Jadi, analisis seperti di atas
sesungguhnya bernuansa pre-emtif,
karena aksi atau tindakan tersebut menggunakan kombinasi deteksi dan pendekatan
multidimensi dalam melakukan analisisnya. Orang juga sering menyebutnya
analisis kontekstual. Artinya, sekaligus mengaktifkan koordinasi antara
organisasinya dan instansi lain, yang dalam Angkatan Darat terdapat unsur
ipoleksosbud. Maka, yang dimaksud dengan pre-emtif
tentunya bertujuan untuk mencegah terjadinya PH dan AF, dengan cara melakukan
analisis situasi, kemudian membuat prediksi dari gejala awal yang ada.
Dari beberapa hasil wawancara
menunjukkan bahwa dalam melakukan analisis dibutuhkan analisis berdasarkan
konsep dan teori yang relevan untuk membangun prediksi ke depan yang tepat.
Maka, yang dimaksud dengan "tugas pre-emrif mempunyai arti mencegah agar
tidak terjadi PH dan AF. Sementara AF dan FKK diambil dari kegiatan-kegiatan
yang ada di masyarakat."
Upaya menghimpun data merupakan upaya
yang penting, begitu pula dengan analisis dan evaluasi berdasarkan konsep dan
teori yang relevan. Tujuannya agar mampu membuat forecasting yang tepat.
Berbagai
macam gejala juga berpotensi menjadi ancaman, dan gejala semacam ini juga
menjadi garapan intel. Misalnya, sesuatu "digarap oleh interpol dengan
prioritas untuk mendapatkan FKK yang isinya berupa fenornena atau gejala potensial
yang menjadi gangguan keamanan.” Gejala lain yang dapat diangkat dan dijadikan
contoh adalah Potensi gangguan (PG) atau Faktor Korelatit Kriminogen (FKK)

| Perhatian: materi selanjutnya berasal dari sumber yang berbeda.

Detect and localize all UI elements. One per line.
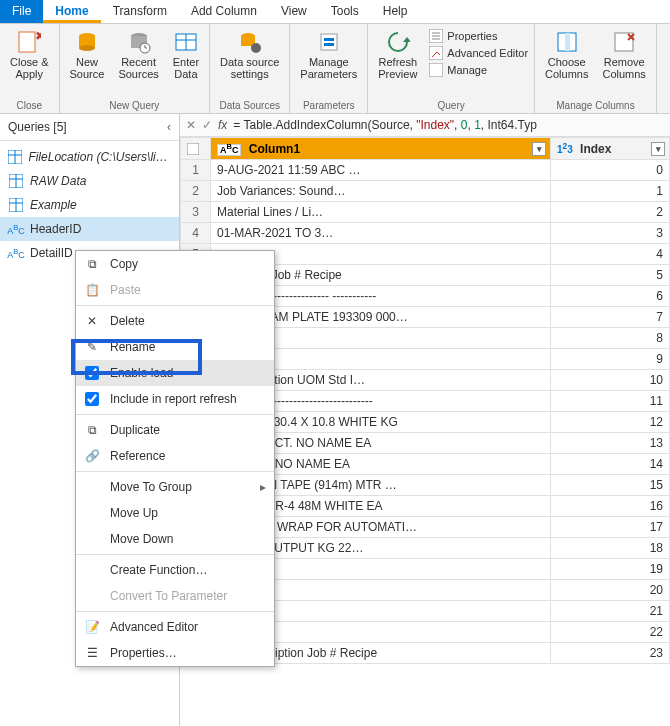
ribbon-group-datasources-label: Data Sources xyxy=(214,98,285,113)
cell-index[interactable]: 2 xyxy=(551,202,670,223)
gear-db-icon xyxy=(238,30,262,54)
close-apply-icon: ✖ xyxy=(17,30,41,54)
menu-tab-view[interactable]: View xyxy=(269,0,319,23)
table-row[interactable]: 2Job Variances: Sound…1 xyxy=(181,181,670,202)
svg-rect-22 xyxy=(429,63,443,77)
cell-index[interactable]: 20 xyxy=(551,580,670,601)
cell-index[interactable]: 17 xyxy=(551,517,670,538)
cell-index[interactable]: 16 xyxy=(551,496,670,517)
ctx-move-up[interactable]: Move Up xyxy=(76,500,274,526)
cell-index[interactable]: 11 xyxy=(551,391,670,412)
menu-file[interactable]: File xyxy=(0,0,43,23)
cell-index[interactable]: 1 xyxy=(551,181,670,202)
ctx-duplicate[interactable]: ⧉ Duplicate xyxy=(76,417,274,443)
cell-index[interactable]: 8 xyxy=(551,328,670,349)
new-source-button[interactable]: New Source xyxy=(64,28,111,82)
cell-index[interactable]: 15 xyxy=(551,475,670,496)
data-source-settings-button[interactable]: Data source settings xyxy=(214,28,285,82)
check-formula-icon[interactable]: ✓ xyxy=(202,118,212,132)
delete-icon: ✕ xyxy=(84,313,100,329)
column-header-1[interactable]: ABC Column1 ▾ xyxy=(211,138,551,160)
table-row[interactable]: 3Material Lines / Li…2 xyxy=(181,202,670,223)
ctx-reference[interactable]: 🔗 Reference xyxy=(76,443,274,469)
query-item[interactable]: RAW Data xyxy=(0,169,179,193)
menu-bar: File Home Transform Add Column View Tool… xyxy=(0,0,670,24)
properties-button[interactable]: Properties xyxy=(427,28,530,44)
query-item[interactable]: Example xyxy=(0,193,179,217)
menu-tab-transform[interactable]: Transform xyxy=(101,0,179,23)
cell-col1[interactable]: Material Lines / Li… xyxy=(211,202,551,223)
collapse-icon[interactable]: ‹ xyxy=(167,120,171,134)
cell-index[interactable]: 18 xyxy=(551,538,670,559)
column-filter-icon[interactable]: ▾ xyxy=(532,142,546,156)
menu-tab-home[interactable]: Home xyxy=(43,0,100,23)
remove-columns-button[interactable]: Remove Columns xyxy=(596,28,651,82)
cell-index[interactable]: 23 xyxy=(551,643,670,664)
row-number[interactable]: 4 xyxy=(181,223,211,244)
close-formula-icon[interactable]: ✕ xyxy=(186,118,196,132)
cell-index[interactable]: 14 xyxy=(551,454,670,475)
table-row[interactable]: 401-MAR-2021 TO 3…3 xyxy=(181,223,670,244)
ctx-include-refresh[interactable]: Include in report refresh xyxy=(76,386,274,412)
ctx-copy[interactable]: ⧉ Copy xyxy=(76,251,274,277)
query-item[interactable]: FileLocation (C:\Users\lisde… xyxy=(0,145,179,169)
ribbon-group-query-label: Query xyxy=(372,98,530,113)
ctx-rename[interactable]: ✎ Rename xyxy=(76,334,274,360)
refresh-preview-button[interactable]: Refresh Preview xyxy=(372,28,423,82)
cell-index[interactable]: 12 xyxy=(551,412,670,433)
ctx-properties[interactable]: ☰ Properties… xyxy=(76,640,274,666)
close-apply-button[interactable]: ✖ Close & Apply xyxy=(4,28,55,82)
abc-icon: ABC xyxy=(8,221,24,237)
cell-index[interactable]: 5 xyxy=(551,265,670,286)
cell-index[interactable]: 7 xyxy=(551,307,670,328)
corner-cell[interactable] xyxy=(181,138,211,160)
cell-index[interactable]: 4 xyxy=(551,244,670,265)
checkbox-icon xyxy=(84,391,100,407)
query-item-label: HeaderID xyxy=(30,222,81,236)
table-icon xyxy=(8,173,24,189)
menu-tab-help[interactable]: Help xyxy=(371,0,420,23)
cell-index[interactable]: 21 xyxy=(551,601,670,622)
cell-col1[interactable]: 01-MAR-2021 TO 3… xyxy=(211,223,551,244)
table-row[interactable]: 19-AUG-2021 11:59 ABC …0 xyxy=(181,160,670,181)
refresh-icon xyxy=(386,30,410,54)
menu-tab-tools[interactable]: Tools xyxy=(319,0,371,23)
ctx-advanced-editor[interactable]: 📝 Advanced Editor xyxy=(76,614,274,640)
query-item-label: DetailID xyxy=(30,246,73,260)
rename-icon: ✎ xyxy=(84,339,100,355)
enter-data-button[interactable]: Enter Data xyxy=(167,28,205,82)
ctx-create-function[interactable]: Create Function… xyxy=(76,557,274,583)
ctx-move-down[interactable]: Move Down xyxy=(76,526,274,552)
ctx-delete[interactable]: ✕ Delete xyxy=(76,308,274,334)
ctx-enable-load[interactable]: Enable load xyxy=(76,360,274,386)
cell-col1[interactable]: 9-AUG-2021 11:59 ABC … xyxy=(211,160,551,181)
row-number[interactable]: 2 xyxy=(181,181,211,202)
svg-point-13 xyxy=(251,43,261,53)
cell-index[interactable]: 22 xyxy=(551,622,670,643)
choose-columns-button[interactable]: Choose Columns xyxy=(539,28,594,82)
menu-tab-addcolumn[interactable]: Add Column xyxy=(179,0,269,23)
cell-index[interactable]: 3 xyxy=(551,223,670,244)
ctx-paste: 📋 Paste xyxy=(76,277,274,303)
row-number[interactable]: 1 xyxy=(181,160,211,181)
manage-parameters-button[interactable]: Manage Parameters xyxy=(294,28,363,82)
cell-index[interactable]: 9 xyxy=(551,349,670,370)
cell-index[interactable]: 0 xyxy=(551,160,670,181)
recent-sources-button[interactable]: Recent Sources xyxy=(112,28,164,82)
row-number[interactable]: 3 xyxy=(181,202,211,223)
fx-icon[interactable]: fx xyxy=(218,118,227,132)
column-header-2[interactable]: 123 Index ▾ xyxy=(551,138,670,160)
formula-bar[interactable]: ✕ ✓ fx = Table.AddIndexColumn(Source, "I… xyxy=(180,114,670,137)
ctx-move-group[interactable]: Move To Group ▸ xyxy=(76,474,274,500)
cell-index[interactable]: 6 xyxy=(551,286,670,307)
cell-col1[interactable]: Job Variances: Sound… xyxy=(211,181,551,202)
query-item[interactable]: ABCHeaderID xyxy=(0,217,179,241)
context-menu: ⧉ Copy 📋 Paste ✕ Delete ✎ Rename Enable … xyxy=(75,250,275,667)
cell-index[interactable]: 10 xyxy=(551,370,670,391)
cell-index[interactable]: 19 xyxy=(551,559,670,580)
cell-index[interactable]: 13 xyxy=(551,433,670,454)
column-filter-icon[interactable]: ▾ xyxy=(651,142,665,156)
query-item-label: RAW Data xyxy=(30,174,86,188)
manage-button[interactable]: Manage xyxy=(427,62,530,78)
advanced-editor-button[interactable]: Advanced Editor xyxy=(427,45,530,61)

sebagai aspirasi ekstrem dari calon
pelaku kriminal.
Aktivitas masyarakat sipil yang
serupa dengan aktivitas intelijen juga merupakan contoh gejala yang perlu
diwaspadai berpotensi gangguan. Rapat rahasia (rendezvous) misalnya, merupakan rapat atau pertemuan antara dua
atau lebih anggota untuk suatu operasi. Dalam operasi klandestin (OK), model rapat
semacam ini memiliki tujuan yang serupa, yaitu memberdayakan agen klandestin
(AK). Sementara rendezvous merupakan
cara yang paling sering digunakan oleh Operasi Klandestin (OK) dengan beberapa
tujuan, Tujuan-tujuan tersebut adalah:
1.
Penyampaian
info atau keterangan (lisan, tertulis, dokumen, film, dan lain sebagainya);
2.
Melatih
memberi briefing dan debriefing kepada agen;
3.
Merencanakan
operasi secara sendiri-sendiri atau bersama-sama;
4.
Mengumpulkan
dan mendaftarkan atau menugaskan para agen;
5.
Memecat atau
memberhentikan agen.
Rapat seperti ini yang dilakukan oleh
masyarakat sipil biasa, dapat dikategorikan sebagai PG/FKK. Penyikapannya
dengan menetralisir kegiatan tersebut melalui operasi yang dilakukan petugas
intelijen dengan melakukan penggalangan.
[1]. Susaningtyas Nefo Handayani
Kertopati, 2013, Komunikasi dalam Kinerja Intelijen Keamanan, Penerbit PT.
Gramedia Pustaka Utama, Jakarta, hlm 86.